Upon graduation, Jon was for one year a Postdoctoral Teaching Fellow in the Theology Department at Fordham University in New York City, offering courses including “Church in Controversy” and “Faith and Critical Reason.” In 2017, he moved to New Haven, CT and took a position as Director of Faith Formation at SS. Isidore and Maria Parish in Glastonbury, CT, where he served until 2021, overseeing a program for around 550 children and teens and supporting the catechist team in their ongoing formation. At this same time, from 2017–2019, Jon served as an adjunct instructor in the Department of Religious Studies at Fairfield University in Fairfield, CT, offering courses including “Religion and the Critical Mind” and “Catholic Intellectual Tradition.” In fall of 2019, he started as an Assistant Professor in the Department of Philosophy and Religion at Albertus Magnus College. He began his work as Director of the Arts and Humanities Collaborative in summer of 2022.

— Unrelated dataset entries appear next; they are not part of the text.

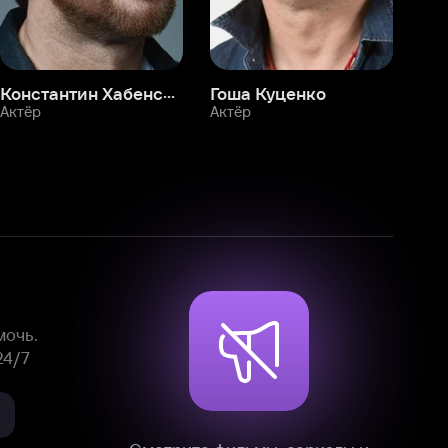
Смотрите фильмы, сериалы и
мультфильмы без рекламы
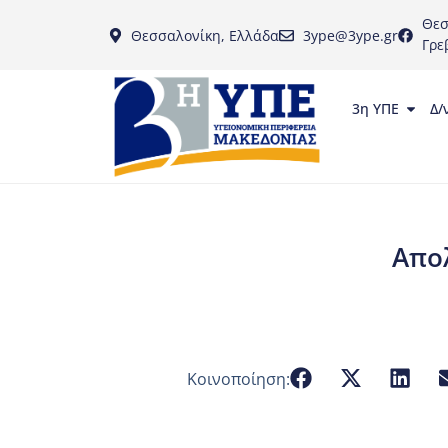
Θεσ
Θεσσαλονίκη, Ελλάδα
3ype@3ype.gr
Γρε
3η ΥΠΕ
Δ/
Απολ
Κοινοποίηση:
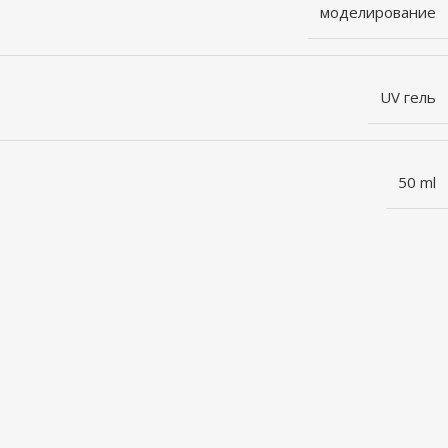
моделирование
UV гель
50 ml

Amidst his work at Albertus, Jon continues his research on the philosophy of personalism, most recently expressed in an article published in The Journal of Catholic Higher Education, “Scattering the Stars: Personalist Pedagogy and Catholic Higher Education,” on the philosophy of education of Jacques Maritain.
Jon enjoys travel, photography, motorcycling, playing the guitar, documentaries by Adam Curtis, and books, especially by Iris Murdoch, J.M. Coetzee, Neil Gaiman, Annie Dillard, David Bentley Hart, Byung-Chul Han, and Iain McGilchrist. He lives in the Newhallville neighborhood of New Haven, CT.